While looking forward to tonight’s Game 3 of the World Series — and the possibility that McComb native Jarrod Dyson might be in the starting lineup for Kansas City — it’s worth taking a few moments to look back at some notable anniversaries of Fall Classics in which Mississippians played a role. … It was 30 years ago that the Detroit Tigers, with a pair of Magnolia State natives in their starting outfield, capped a dominating season with a World Series triumph over San Diego.

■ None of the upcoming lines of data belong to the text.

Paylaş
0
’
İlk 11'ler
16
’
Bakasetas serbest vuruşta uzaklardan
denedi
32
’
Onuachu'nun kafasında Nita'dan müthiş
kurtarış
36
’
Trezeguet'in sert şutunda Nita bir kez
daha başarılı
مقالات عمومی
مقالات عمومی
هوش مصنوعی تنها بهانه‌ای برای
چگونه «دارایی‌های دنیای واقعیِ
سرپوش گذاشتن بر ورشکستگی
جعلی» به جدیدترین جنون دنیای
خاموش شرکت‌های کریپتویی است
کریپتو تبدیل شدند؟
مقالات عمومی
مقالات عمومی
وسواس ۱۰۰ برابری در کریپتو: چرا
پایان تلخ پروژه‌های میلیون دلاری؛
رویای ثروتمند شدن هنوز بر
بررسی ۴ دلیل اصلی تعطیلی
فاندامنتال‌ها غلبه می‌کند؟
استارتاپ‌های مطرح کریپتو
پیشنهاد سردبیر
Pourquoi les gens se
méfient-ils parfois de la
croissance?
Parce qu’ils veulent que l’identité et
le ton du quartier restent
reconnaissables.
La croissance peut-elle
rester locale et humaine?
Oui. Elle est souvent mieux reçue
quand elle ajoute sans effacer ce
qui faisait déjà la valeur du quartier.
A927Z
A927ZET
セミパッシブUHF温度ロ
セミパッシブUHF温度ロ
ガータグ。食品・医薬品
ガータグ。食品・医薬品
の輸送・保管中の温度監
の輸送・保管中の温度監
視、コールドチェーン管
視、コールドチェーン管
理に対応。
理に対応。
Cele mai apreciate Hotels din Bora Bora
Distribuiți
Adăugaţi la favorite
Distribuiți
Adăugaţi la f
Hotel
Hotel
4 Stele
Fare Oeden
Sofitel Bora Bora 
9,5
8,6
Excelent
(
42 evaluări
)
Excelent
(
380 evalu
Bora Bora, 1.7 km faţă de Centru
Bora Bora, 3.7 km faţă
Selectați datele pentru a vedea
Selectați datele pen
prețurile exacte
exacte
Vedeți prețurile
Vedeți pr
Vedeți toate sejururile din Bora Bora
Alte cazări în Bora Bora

In Game 3, with the series tied, the Tigers capitalized on 11 walks and won 5-2. Sunflower native Larry Herndon (5-for-15 in the Series) went 1-for-4 with an RBI on a walk in that game, and Jackson native Chet Lemon (5-for-17) went 2-for-5 with a run. The Tigers, who started that season 35-5 and won 104 games, took the Series in five games. Lemon, known for his defense in center field, had 15 putouts. … It was 40 years ago that the Oakland A’s beat the Los Angeles Dodgers in five games for their third straight world championship. That Oakland team included Belzoni native Herb Washington, the ex-track star and so-called designated runner. Washington, who stole 29 bases that season and never batted, made three Series appearances, getting no bags and scoring no runs. He was famously picked off in the ninth inning of Game 2, the only game the Dodgers won. Oakland released him the next year. … And it was 80 years ago that the St. Louis Cardinals and Detroit Tigers engaged in a rollicking seven-game battle notable in part because the Dean brothers, adopted Mississippian Dizzy and Paul, earned all four of the Cardinals’ W’s. In Game 2, Gulfport native Gerald “Gee” Walker delivered a game-tying pinch single in the ninth inning and the Tigers went on to win in 12. That was Walker’s only hit in the Series.

10 Oct

scatter shots

Hunter Renfroe hit his first Arizona Fall League home run on Thursday night and is now batting .385 with four RBIs in three games. The former Mississippi State star from Crystal Springs, a San Diego outfield prospect, helped Surprise beat Glendale 7-4 in a game in which former East Central Community College standout Tim Anderson made his AFL debut. Anderson, a shortstop in the Chicago White Sox system, went 1-for-5 with four strikeouts for Glendale. Anderson made his Double-A debut with Birmingham at Trustmark Park this summer, going 10-for-22 in five games vs. the Mississippi Braves. … Ole Miss product Lance Lynn will start Sunday’s Game 2 for St. Louis in the National League Championship Series against San Francisco. Lynn got a no-decision in his division series start against the Los Angeles Dodgers, allowing two runs in six innings. A 15-game winner this year, the big right-hander lost his only start against the Giants on June 1, yielding four earned runs in 3 1/3 innings. Giants star Buster Posey went 3-for-3 against Lynn in that game. … Freshman Kyle Watson has made a splash during fall scrimmages at Ole Miss. The former DeSoto Central High standout, an infielder, has three home runs during the first three sets of intrasquad scrimmages. Watson hit .345 in his prep career but belted just one homer, according to his UM bio. The Rebels scrimmage again today and Saturday.